Omnivoracious: The Amazon Review: "The Story of the Lost Child is on many best books of fall lists, and has received glowing reviews everywhere already."
Date: Sep 2 2015
Here are two of the best feelings a passionate reader can have:
1. Pleasure in watching a beloved author have her moment, break out, find her time and audience.
2. Pride in having even the smallest bit to do with it.
Today I have both, as I watch what's happening to The Story of the Lost Child, a book that we put on the Best of September list yesterday. Within 24 hours, the fourth in the Neapolitan Novels by the pseudonymous Italian author has flown into the top 100 of Amazon's bestseller list. And while I first heard about Ferrante from an agent named Anna Stein (hi, Anna!) five or so years ago when she insisted I go right home and read Days of Abandonment (which I did), I’m hardly the only reader/reviewer to know about her. The Story of the Lost Child is on many best books of fall lists, and has received glowing reviews everywhere already. (As of this writing, there’s only one Amazon customer review – but it’s a 5-star rave.) Authors and publications from Mona Simpson to the New Yorker to Vanity Fair have extolled Ferrante’s virtues. Never mind that even the most sophisticated, connected book people insist they don’t know Ferrante’s identity – everybody seems suddenly to know what she does for a living.

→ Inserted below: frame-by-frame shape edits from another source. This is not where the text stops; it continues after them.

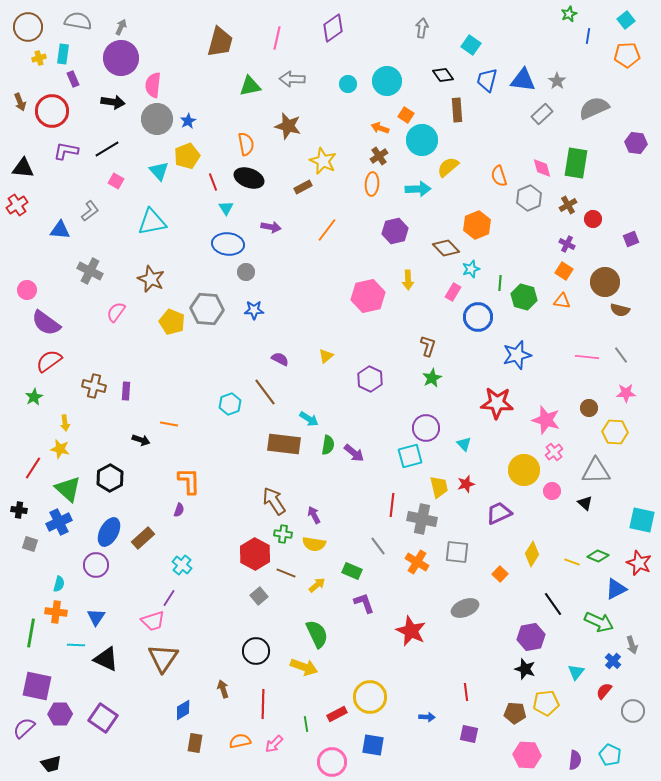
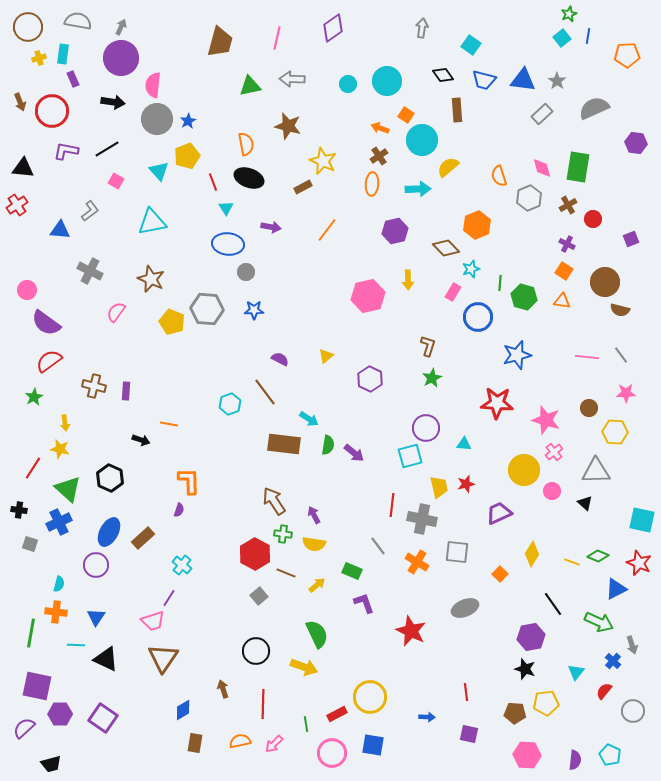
cyan square at (626, 20): moved 64 px left, 18 px down
blue trapezoid at (487, 80): moved 3 px left; rotated 90 degrees counterclockwise
green rectangle at (576, 163): moved 2 px right, 4 px down
cyan triangle at (464, 444): rotated 42 degrees counterclockwise
black hexagon at (110, 478): rotated 8 degrees counterclockwise
pink circle at (332, 762): moved 9 px up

There’s something about this moment, or maybe it’s this particular book, that has the appearance of reaching critical mass. Since the galleys went into circulation a few months ago, I’ve had more conversations about Ferrante than I seem ever to have about a single writer – and with more varied and sundry people. For example: I gave the first three books to my sister-in-law, an attorney and one of the best readers I know – and by that I mean she can be hard to please, literarily (and I mean that in the best way). She got through all three books in the first week of her vacation, told me several times how much she likes them, and today I’m sending her the fourth. My own sister, no slouch in the hard-to-please department – and she’s a reviewer, too, natch – told me for the first time last month that she has long been obsessed with the first three books and has been nagging me to tell her what happens in the fourth. (I’m sending her a copy, too.)
And then, the random sightings. A friend, not in publishing, who picked up the galley of The Story of the Lost Child from my coffee table and mimed shoving it surreptitiously into her handbag. The editor of a very different kind of novel coming to lunch and, noting what I was reading, “dying to know” how this one is, since she just started the first one. And at our editorial meeting last month, the number of women – it does always seem to be women – who said they couldn’t wait to read it and that everybody they knew were hoping to get their hands on it. And the literary agent (though not of Ferrante) who said she wanted to hand out the book on street corners to every woman she saw.
Of course, Elena Ferrante, like any writer, no matter how brilliant, isn’t for everyone. I’ve also known people to confess (somewhat sheepishly) that they just “couldn’t get into” Ferrante’s books, and that there were too many characters, and too much detail. They’re not wrong. The books can seem slow to start and there ARE a lot of characters with similar and overlapping names and stories. It’s just that, like the taste of anchovies or of Tolstoy, you either like it, or you don’t.
I’m on record as liking it. And it’s so satisfying that lots of other readers seem to be liking it, too.